Which is weird, since nobody in our household is really capable of plans. But anyway, I had one.
“I’m going to Cuba for a two-week Spanish immersion at the end of April,” I went around telling everybody who would listen. “I’ll do a homestay, of course. That’s the way you really learn a language.”
I knew that, since I had lived with a family twice in my life to learn a language. The first time was in 1972, when I stayed with a family in Le Mans, France, for six weeks. I have never worked so hard in my life. At the end of my stay, I was even dreaming in serviceable French. (I had also been taught by the family’s mother that the Americans didn’t do much in World War II — it was mostly the French who saved the day; this is called cross-cultural exchange.)
Then, in 1993, I went with my husband and two kids to Costa Rica for a month.
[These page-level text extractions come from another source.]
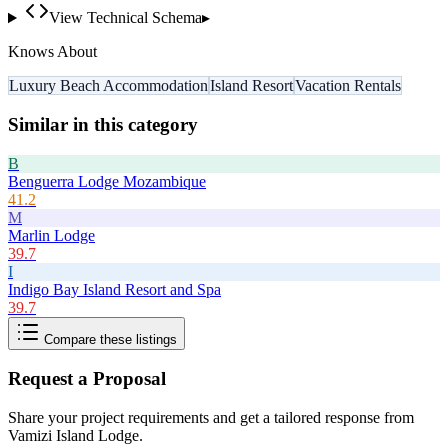
View Technical Schema
▸
Knows About
Luxury Beach Accommodation
Island Resort
Vacation Rentals
Similar in this category
B
Benguerra Lodge Mozambique
41.2
M
Marlin Lodge
39.7
I
Indigo Bay Island Resort and Spa
39.7
Compare these listings
Request a Proposal
Share your project requirements and get a tailored response from
Vamizi Island Lodge
.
We stayed with a family there, too, while my husband and I took several hours of Spanish lessons every day. At the end, I could get by in Spanish, but forget about the dreaming part.
But time passes and minds empty out and plus ca change, plus you forget. At the moment, the only language I’m fluent in and dream in is my native tongue. So! Total immersion!
I fooled around on the Internet and halfheartedly filled out a fraction of an application to get a journalist’s visa to Cuba. (Evidently, my being there without a visa might prop up the Castro regime for another half-century.) That’s when I read something about an immersion program in Cuenca, Ecuador.
“I thought you were going to Cuba,” one of my nitpicky friends said.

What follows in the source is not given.